11. The method of claim 2 wherein said epoxy-containing monomer is present in said polymer in an amount ranging from about 5 to about 50 percent by weight.

12. The method of claim 2 wherein said nitrogen-containing monomer is present in said polymer in an amount ranging from about 5 to about 50 percent by weight.

13. The method of claim 2 further comprising a crosslinking agent.

14. The method of claim 13 wherein said crosslinking agent is selected from the group consisting of diallyl maleate, diallyl phthalate, and multi-functional acrylates and methacrylates (such as polyethylene glycol diacrylate, hexane diol diacrylate, ethoxylated trimethylolpropane triacrylate, pentaerythritol triacrylate, propylene glycol diacrylate, trimethylolpropane trimethylacrylate and mixtures thereof.

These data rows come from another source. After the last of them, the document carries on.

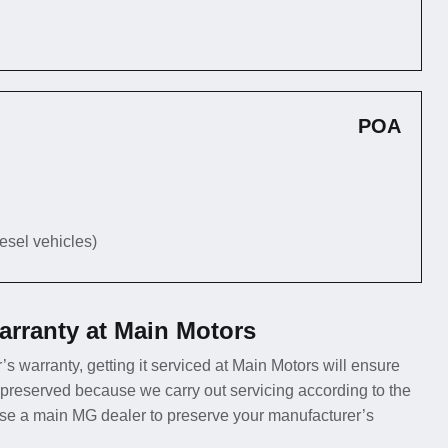
POA
iesel vehicles)
rranty at Main Motors
’s warranty, getting it serviced at Main Motors will ensure
 preserved because we carry out servicing according to the
use a main MG dealer to preserve your manufacturer’s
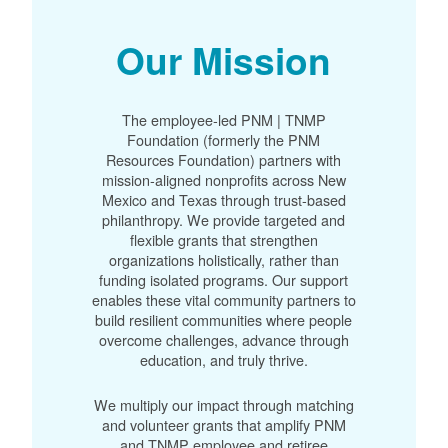
Our Mission
The employee-led PNM | TNMP
Foundation (formerly the PNM
Resources Foundation) partners with
mission-aligned nonprofits across New
Mexico and Texas through trust-based
philanthropy. We provide targeted and
flexible grants that strengthen
organizations holistically, rather than
funding isolated programs. Our support
enables these vital community partners to
build resilient communities where people
overcome challenges, advance through
education, and truly thrive.
We multiply our impact through matching
and volunteer grants that amplify PNM
and TNMP employee and retiree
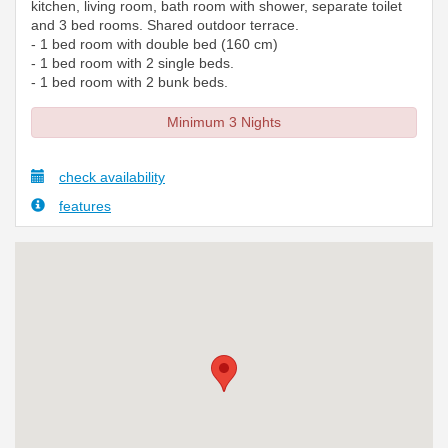
kitchen, living room, bath room with shower, separate toilet
and 3 bed rooms. Shared outdoor terrace.
- 1 bed room with double bed (160 cm)
- 1 bed room with 2 single beds.
- 1 bed room with 2 bunk beds.
Minimum 3 Nights
check availability
features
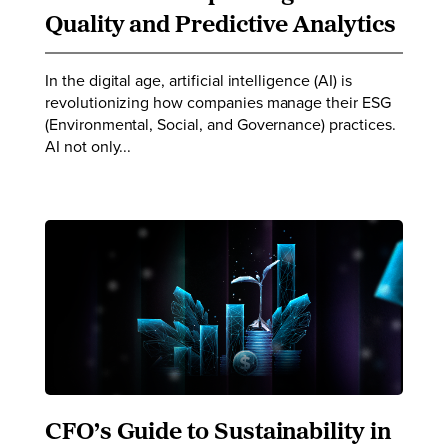
Quality and Predictive Analytics
In the digital age, artificial intelligence (AI) is
revolutionizing how companies manage their ESG
(Environmental, Social, and Governance) practices.
AI not only...
CFO’s Guide to Sustainability in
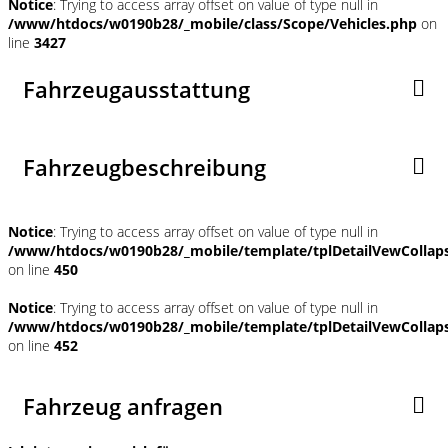
Notice
: Trying to access array offset on value of type null in
/www/htdocs/w0190b28/_mobile/class/Scope/Vehicles.php
on
line
3427
Fahrzeugausstattung
Fahrzeugbeschreibung
Notice
: Trying to access array offset on value of type null in
/www/htdocs/w0190b28/_mobile/template/tplDetailVewCollap
on line
450
Notice
: Trying to access array offset on value of type null in
/www/htdocs/w0190b28/_mobile/template/tplDetailVewCollap
on line
452
Fahrzeug anfragen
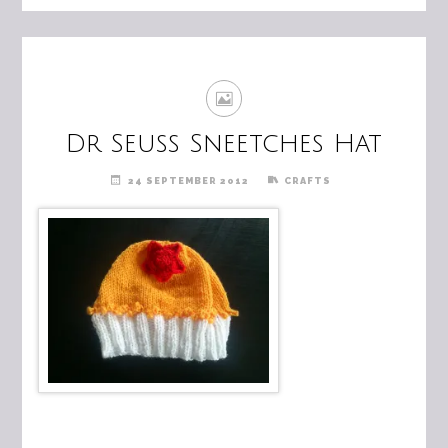
Dr Seuss Sneetches Hat
24 SEPTEMBER 2012
CRAFTS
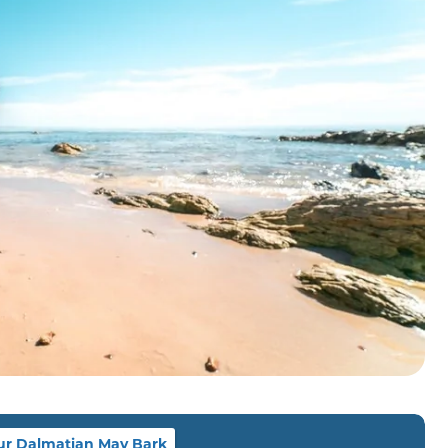
ur Dalmatian May Bark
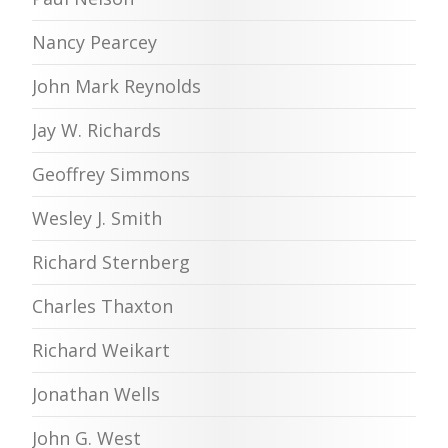
Nancy Pearcey
John Mark Reynolds
Jay W. Richards
Geoffrey Simmons
Wesley J. Smith
Richard Sternberg
Charles Thaxton
Richard Weikart
Jonathan Wells
John G. West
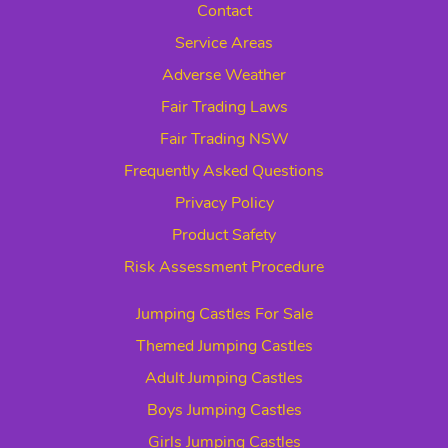
Contact
Service Areas
Adverse Weather
Fair Trading Laws
Fair Trading NSW
Frequently Asked Questions
Privacy Policy
Product Safety
Risk Assessment Procedure
Jumping Castles For Sale
Themed Jumping Castles
Adult Jumping Castles
Boys Jumping Castles
Girls Jumping Castles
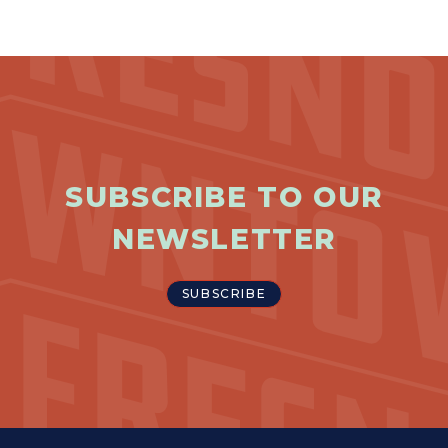
Previous
Next
SUBSCRIBE TO OUR
NEWSLETTER
SUBSCRIBE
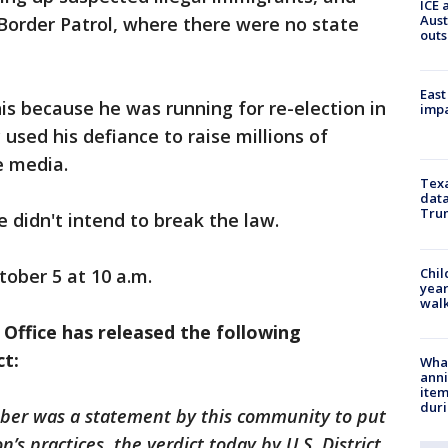
ICE 
Aust
Border Patrol, where there were no state
outs
East
is because he was running for re-election in
impa
 used his defiance to raise millions of
e media.
Texa
data
Trum
 didn't intend to break the law.
Chil
tober 5 at 10 a.m.
year
walk
 Office has released the following
ct:
Wha
anni
ite
dur
ber was a statement by this community to put
’s practices, the verdict today by U.S. District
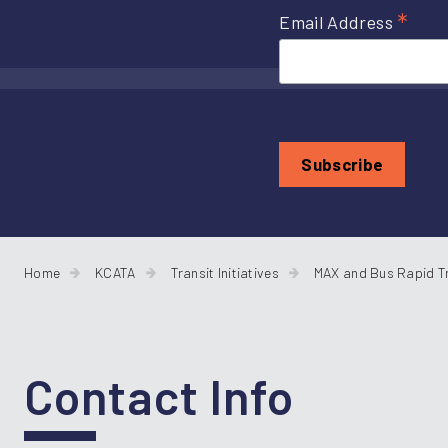
*
Email Address
Home
KCATA
Transit Initiatives
MAX and Bus Rapid T
Contact Info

15. The method of claim 2 wherein said composition comprises from about 15 to about 70 percent by weight of the pressure sensitive adhesive component, from about 0.01 to about 45 percent by weight of the high Tg polymer, from about 5 to about 40 percent by weight of the unsaturated polyester, and optionally from about 0.01 to about 30 percent by weight of the crosslinking agent.

16. The method of claim 1 wherein said bonding step includes a pressure within the range of from 75-500 psi.

17. The method of claim 1 wherein said bonding step includes a temperature within the range of from 200-450° F.